Surrounding it, scenic gardens invite you to “stroll” through the time when the court organized sumptuous parties there and keep the memories of the gondola rides on the canal, the theater, the hunts, the musical and literary evenings, the masquerade balls, the games and outdoor recitals.

In 1747, Infante D. Pedro, third Lord of Casa do Infantado and future king D. Pedro III (by marriage to D. Maria I) instructs the architect Mateus de Vicente de Oliveira to expand the so-called “Paço Velho”. Years later, in 1760, the announcement of the marriage of D. Pedro to the heir to the throne, Princess D. Maria, motivates deeper works.
At this stage, the works are the responsibility of the architect and goldsmith Jean-Baptiste Robillion.
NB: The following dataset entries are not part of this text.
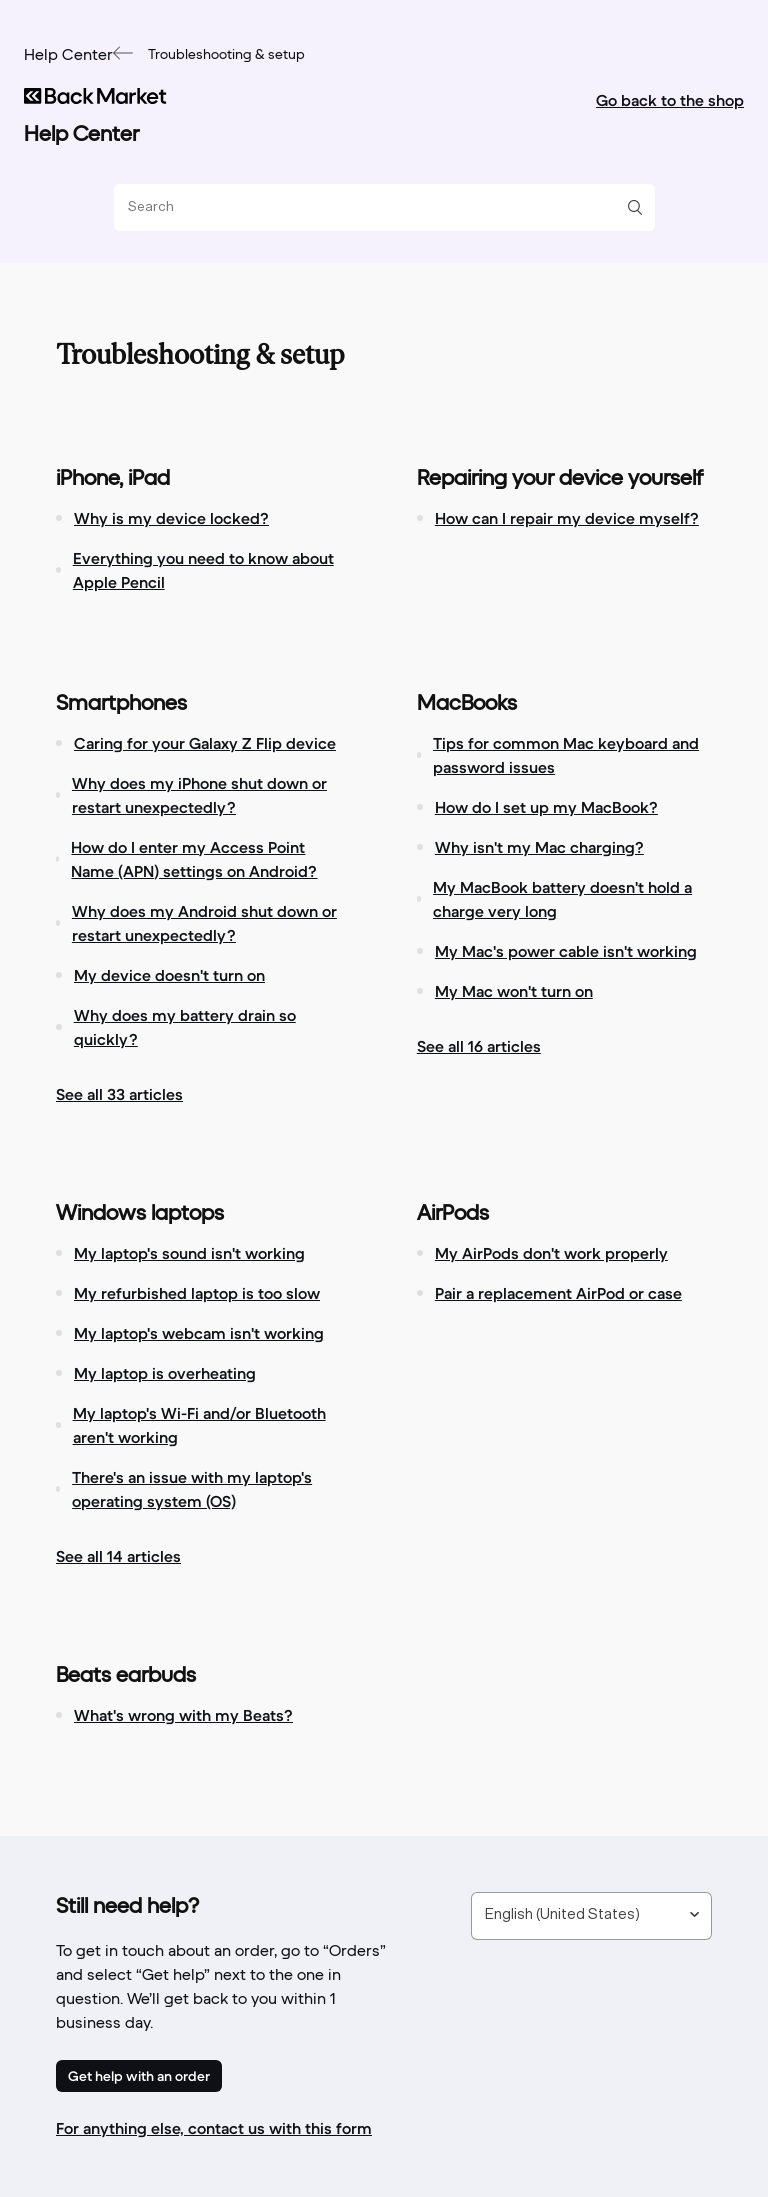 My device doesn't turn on (169, 975)
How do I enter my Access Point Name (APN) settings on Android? (194, 859)
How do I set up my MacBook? (546, 807)
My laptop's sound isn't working (189, 1253)
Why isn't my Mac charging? (539, 847)
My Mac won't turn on (514, 991)
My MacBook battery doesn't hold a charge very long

D Pedro III dedicates his attention to this place, transforming it into a leisure and entertainment space for the Royal Family and filling it with apparatus rooms, such as the Throne Room or the Ambassadors Room.

In the gardens, the decoration is marked by several sculptural groups that evoke classical mythology, of which the lead statues of John Cheere’s London studio stand out.

After the fire at the Royal Barraca da Ajuda, in 1794, where the Royal Family had lived permanently since the 1755 earthquake, the Queluz Palace became the official residence of Queen D. Maria I and, later, of the ruling princes D. João VI and D. Carlota Joaquina
The palace is permanently inhabited until the departure of the Royal Family for Brazil

In 1821, D. João VI returned to Portugal, but the palace was only re-inhabited, in a semi-exile regime, by Queen D. Carlota Joaquina, accused of conspiring against her husband. The next generation, marked by the Civil War that opposed the brothers D. Miguel and D. Pedro IV of Portugal and the first Emperor of Brazil, ended the royal experience of the Palace of Queluz. It is in the Queluz Palace, in the room Don Quixote, where he was born, that D. Pedro IV died.